Carol nodded. “That whole thing was a mess.” She felt like that had been the start of the rift between the Avengers and Xavier’s students that had led, ultimately, to the conflict over the Phoenix. She still had her eye half on Emma and Scott. She didn’t trust them. But she knew they didn’t trust her, either. Rightfully, she’d admit. She’d made a lot of mistakes with them in the dreams.
“...do you think this is like that?” Now that he’d remembered it, he couldn’t discount it as an explanation. Maybe world was that world--that other world he remembered--but something magic had changed them all so they couldn’t remember it properly.
“I...don’t know. I can’t think that anyone would want this kind of life,” she replied, gesturing around as if indicating the OC. “Maybe something went wrong. Someone wanted to be a hero and then you end up with this mess. Some of us heros, other people dreaming about dark, dark places.” But then, there were people who liked the darker sort of hero.
He caught most of that, probably. “Maybe that’s the point,” Clint continued, and shrugged. The memories he had were filled with villains, and none of them ever had a motivation that made sense. “Maybe that’s their plan. Take the heroes away. Take hope away. Make everyone miserable. But the spell was too big, requires too much magic to maintain, and so we get this place.” He gestured around them.

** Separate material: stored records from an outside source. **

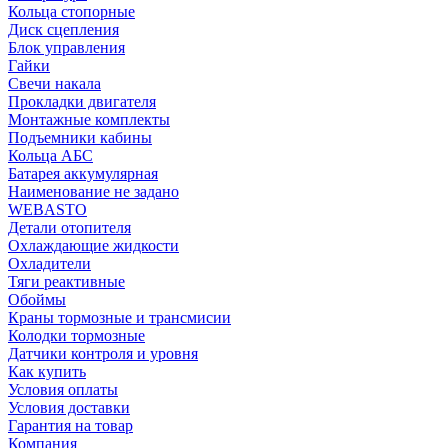
Кольца стопорные
Диск сцепления
Блок управления
Гайки
Свечи накала
Прокладки двигателя
Монтажные комплекты
Подъемники кабины
Кольца АБС
Батарея аккумулярная
Наименование не задано
WEBASTO
Детали отопителя
Охлаждающие жидкости
Охладители
Тяги реактивные
Обоймы
Краны тормозные и трансмисии
Колодки тормозные
Датчики контроля и уровня
Как купить
Условия оплаты
Условия доставки
Гарантия на товар
Компания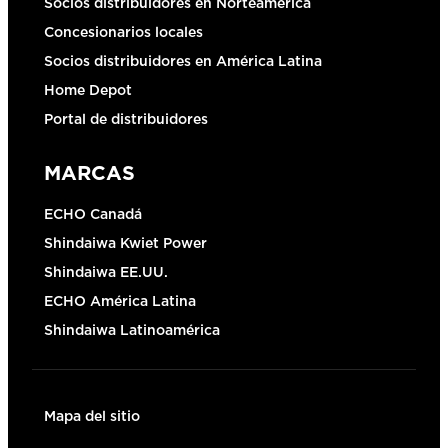
Socios distribuidores en Norteamérica
Concesionarios locales
Socios distribuidores en América Latina
Home Depot
Portal de distribuidores
MARCAS
ECHO Canadá
Shindaiwa Kwiet Power
Shindaiwa EE.UU.
ECHO América Latina
Shindaiwa Latinoamérica
Mapa del sitio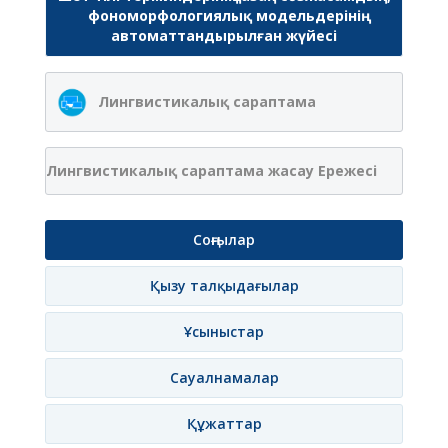
фономорфологиялық модельдерінің
автоматтандырылған жүйесі
Лингвистикалық сараптама
Лингвистикалық сараптама жасау Ережесі
Соңғылар
Қызу талқыдағылар
Ұсыныстар
Сауалнамалар
Құжаттар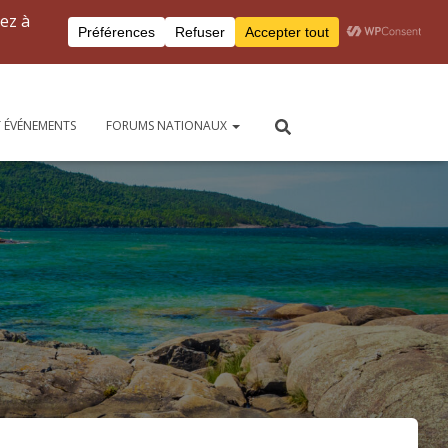
Connexion à Peersite
Pour nous joindre
 ÉVÉNEMENTS
FORUMS NATIONAUX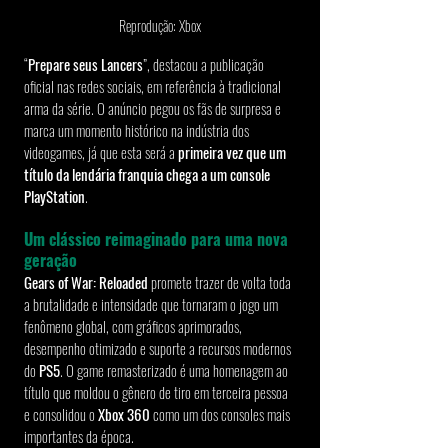
Reprodução: Xbox
“
Prepare seus Lancers
”, destacou a publicação 
oficial nas redes sociais, em referência à tradicional 
arma da série. O anúncio pegou os fãs de surpresa e 
marca um momento histórico na indústria dos 
videogames, já que esta será a 
primeira vez que um 
título da lendária franquia chega a um console 
PlayStation
.
Um clássico reimaginado para uma nova 
geração
Gears of War: Reloaded
 promete trazer de volta toda 
a brutalidade e intensidade que tornaram o jogo um 
fenômeno global, com gráficos aprimorados, 
desempenho otimizado e suporte a recursos modernos 
do 
PS5
. O game remasterizado é uma homenagem ao 
título que moldou o gênero de tiro em terceira pessoa 
e consolidou o
 Xbox 360
 como um dos consoles mais 
importantes da época.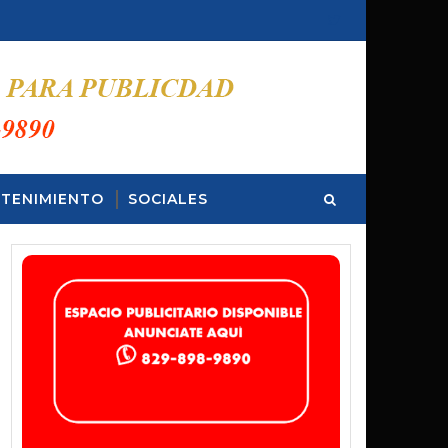
TENIMIENTO
SOCIALES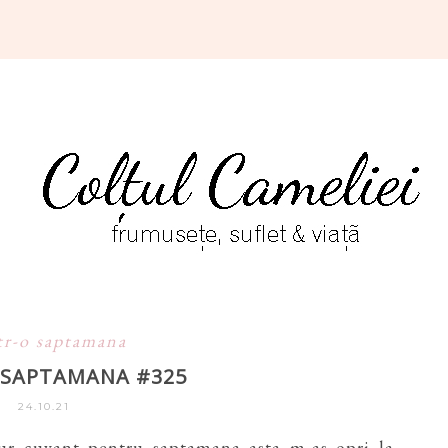
tr-o saptamana
O SAPTAMANA #325
24.10.21
ur cuvant pentru saptamana asta m-as opri la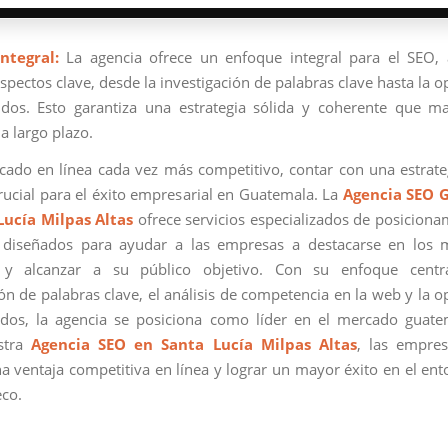
ntegral:
La agencia ofrece un enfoque integral para el SEO,
spectos clave, desde la investigación de palabras clave hasta la 
dos. Esto garantiza una estrategia sólida y coherente que m
a largo plazo.
ado en línea cada vez más competitivo, contar con una estrat
crucial para el éxito empresarial en Guatemala. La
Agencia SEO 
Lucía Milpas Altas
ofrece servicios especializados de posicion
 diseñados para ayudar a las empresas a destacarse en los 
y alcanzar a su público objetivo. Con su enfoque cent
ión de palabras clave, el análisis de competencia en la web y la o
dos, la agencia se posiciona como líder en el mercado guate
estra
Agencia SEO en Santa Lucía Milpas Altas
, las empre
a ventaja competitiva en línea y lograr un mayor éxito en el ento
co.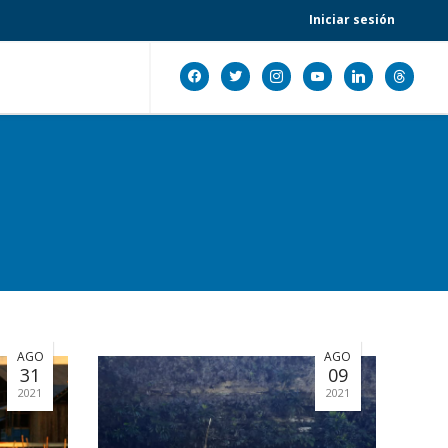
Iniciar sesión
facebook
twitter
instagram
youtube
linkedin
threads
AGO
AGO
31
09
2021
2021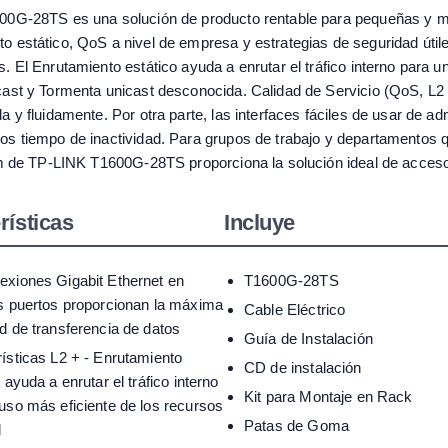
1600G-28TS es una solución de producto rentable para pequeñas y 
o estático, QoS a nivel de empresa y estrategias de seguridad útil
 El Enrutamiento estático ayuda a enrutar el tráfico interno para u
icast y Tormenta unicast desconocida. Calidad de Servicio (QoS, L
da y fluidamente. Por otra parte, las interfaces fáciles de usar d
os tiempo de inactividad. Para grupos de trabajo y departamentos q
eam de TP-LINK T1600G-28TS proporciona la solución ideal de acceso
rísticas
Incluye
exiones Gigabit Ethernet en
T1600G-28TS
s puertos proporcionan la máxima
Cable Eléctrico
d de transferencia de datos
Guía de Instalación
ísticas L2 + - Enrutamiento
CD de instalación
, ayuda a enrutar el tráfico interno
Kit para Montaje en Rack
uso más eficiente de los recursos
Patas de Goma
d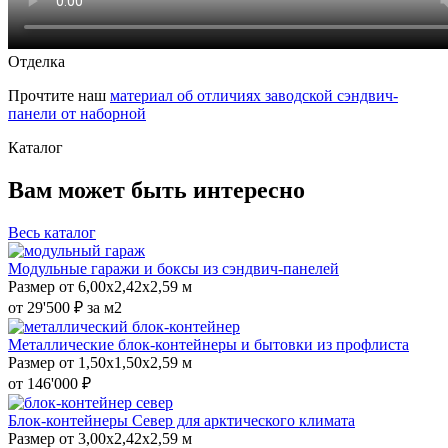
Отделка
Прочтите наш
материал об отличиях заводской сэндвич-
панели от наборной
Каталог
Вам может быть интересно
Весь каталог
Модульные гаражи и боксы из сэндвич-панелей
Размер от 6,00x2,42x2,59 м
от 29'500 ₽ за м2
Металлические блок-контейнеры и бытовки из профлиста
Размер от 1,50x1,50x2,59 м
от 146'000 ₽
Блок-контейнеры Север для арктического климата
Размер от 3,00х2,42х2,59 м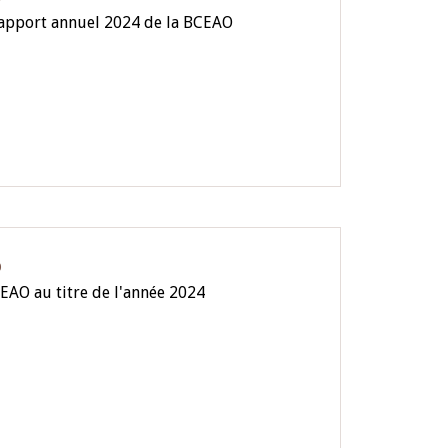
rapport annuel 2024 de la BCEAO
O
EAO au titre de l'année 2024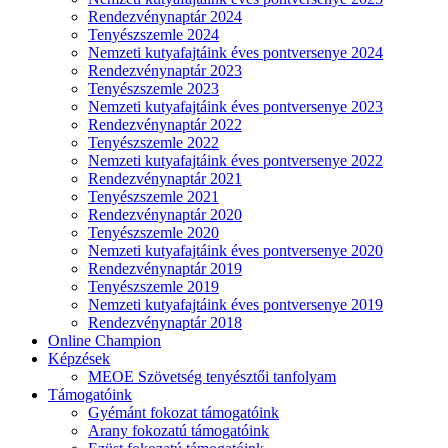
Rendezvénynaptár 2024
Tenyészszemle 2024
Nemzeti kutyafajtáink éves pontversenye 2024
Rendezvénynaptár 2023
Tenyészszemle 2023
Nemzeti kutyafajtáink éves pontversenye 2023
Rendezvénynaptár 2022
Tenyészszemle 2022
Nemzeti kutyafajtáink éves pontversenye 2022
Rendezvénynaptár 2021
Tenyészszemle 2021
Rendezvénynaptár 2020
Tenyészszemle 2020
Nemzeti kutyafajtáink éves pontversenye 2020
Rendezvénynaptár 2019
Tenyészszemle 2019
Nemzeti kutyafajtáink éves pontversenye 2019
Rendezvénynaptár 2018
Online Champion
Képzések
MEOE Szövetség tenyésztői tanfolyam
Támogatóink
Gyémánt fokozat támogatóink
Arany fokozatú támogatóink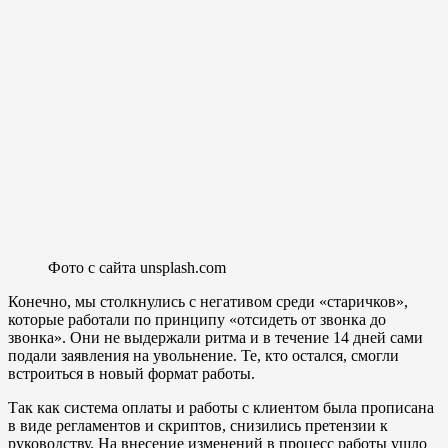
Фото с сайта unsplash.com
Конечно, мы столкнулись с негативом среди «старичков»,
которые работали по принципу «отсидеть от звонка до
звонка». Они не выдержали ритма и в течение 14 дней сами
подали заявления на увольнение. Те, кто остался, смогли
встроиться в новый формат работы.
Так как система оплаты и работы с клиентом была прописана
в виде регламентов и скриптов, снизились претензии к
руководству. На внесение изменений в процесс работы ушло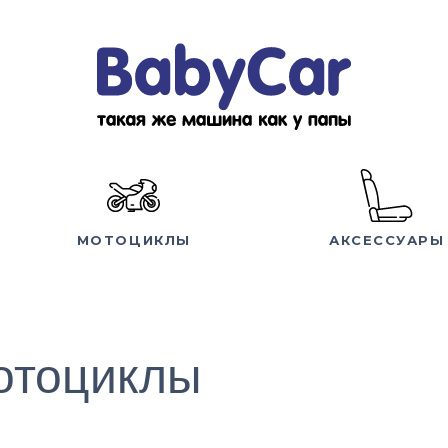
МОТОЦИКЛЫ
АКСЕССУАРЫ
отоциклы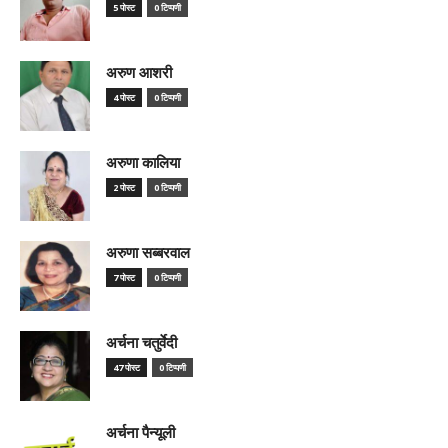
5 पोस्ट
0 टिप्पणी
अरुण आशरी
4 पोस्ट
0 टिप्पणी
अरुणा कालिया
2 पोस्ट
0 टिप्पणी
अरुणा सब्बरवाल
7 पोस्ट
0 टिप्पणी
अर्चना चतुर्वेदी
47 पोस्ट
0 टिप्पणी
अर्चना पैन्यूली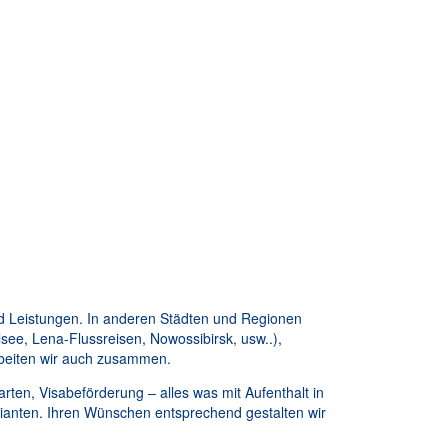
d Leistungen. In anderen Städten und Regionen
see, Lena-Flussreisen, Nowossibirsk, usw..),
arbeiten wir auch zusammen.
arten, Visabeförderung – alles was mit Aufenthalt in
rianten. Ihren Wünschen entsprechend gestalten wir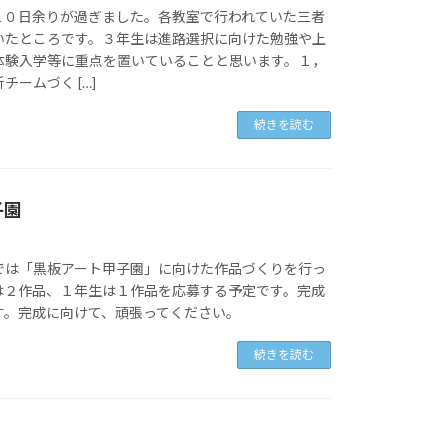
１０日余りが過ぎました。各教室で行われていた三者
いたところです。３年生は進路選択に向けた勉強や上
体験入学等に重点を置いていることと思います。１，
ームづく […]
続きを読む
子園
では「黒板アート甲子園」に向けた作品づくりを行っ
は２作品、１年生は１作品を応募する予定です。完成
す。完成に向けて、頑張ってください。
続きを読む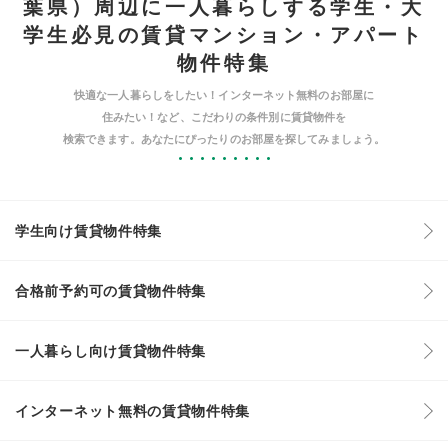
葉県）周辺に一人暮らしする学生・大
学生必見の賃貸マンション・アパート
物件特集
快適な一人暮らしをしたい！インターネット無料のお部屋に
住みたい！など、こだわりの条件別に賃貸物件を
検索できます。あなたにぴったりのお部屋を探してみましょう。
学生向け賃貸物件特集
合格前予約可の賃貸物件特集
一人暮らし向け賃貸物件特集
インターネット無料の賃貸物件特集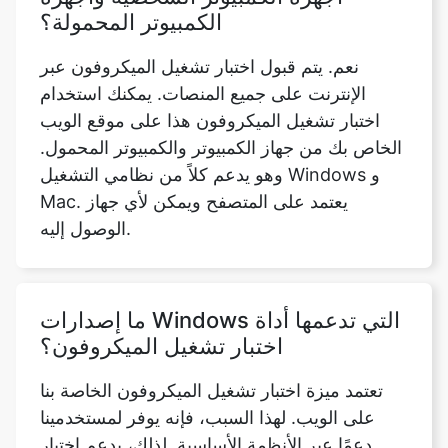
الكمبيوتر المحمولة؟
نعم. يتم قبول اختبار تشغيل الميكروفون عبر
الإنترنت على جميع المنصات. يمكنك استخدام
اختبار تشغيل الميكروفون هذا على موقع الويب
الخاص بك من جهاز الكمبيوتر والكمبيوتر المحمول.
وهو يدعم كلاً من نظامي التشغيل Windows و
Mac. يعتمد على المتصفح ويمكن لأي جهاز
الوصول إليه.
ما إصدارات Windows التي تدعمها أداة
اختبار تشغيل الميكروفون؟
تعتمد ميزة اختبار تشغيل الميكروفون الخاصة بنا
على الويب. لهذا السبب، فإنه يوفر لمستخدمينا
دعمًا عبر الأنظمة الأساسية. لذلك، يدعم اختبار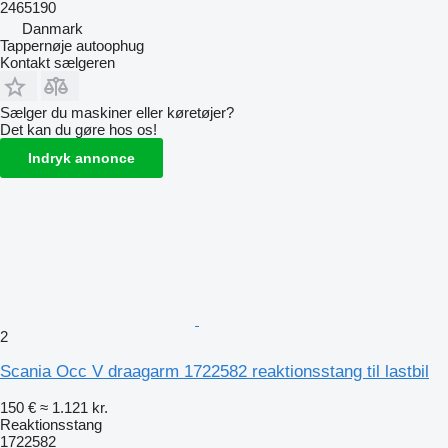
2465190
Danmark
Tappernøje autoophug
Kontakt sælgeren
Sælger du maskiner eller køretøjer?
Det kan du gøre hos os!
Indryk annonce
2
Scania Occ V draagarm 1722582 reaktionsstang til lastbil
150 €
≈ 1.121 kr.
Reaktionsstang
1722582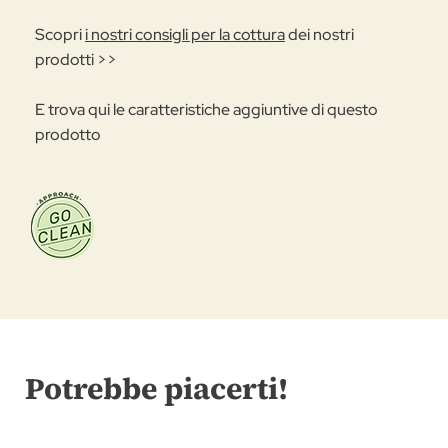
Scopri
i nostri consigli per la cottura
dei nostri
prodotti >>
E trova qui le caratteristiche aggiuntive di questo
prodotto
Potrebbe piacerti!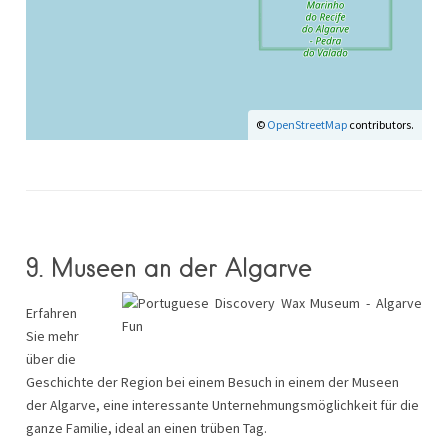
©
OpenStreetMap
contributors.
9. Museen an der Algarve
Erfahren
Sie mehr
über die
Geschichte der Region bei einem Besuch in einem der Museen
der Algarve, eine interessante Unternehmungsmöglichkeit für die
ganze Familie, ideal an einen trüben Tag.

“I’ve heard crazier things,” Carol muttered, then caught herself. “It’s crazy. But that could be as good an explanation as any. For all we know we’ve been picking up our dreamselves through some kind of bleed through.” She thought about it a moment. “Or we’re all stuck in the Matrix.”
It took Clint a moment to parse that, but then he laughed. “Well...whatever life simulation this is, I’m glad our paths crossed again.” He lifted his glass to toast with her. “To those who remember us.”
“And to those we remember who aren’t here, probably for the better.” She thought of Jess while she raised her glass. Jess, and Rhodey, and so many others that she depended on. But if they weren’t here, they weren’t dreaming, and maybe they were having better lives.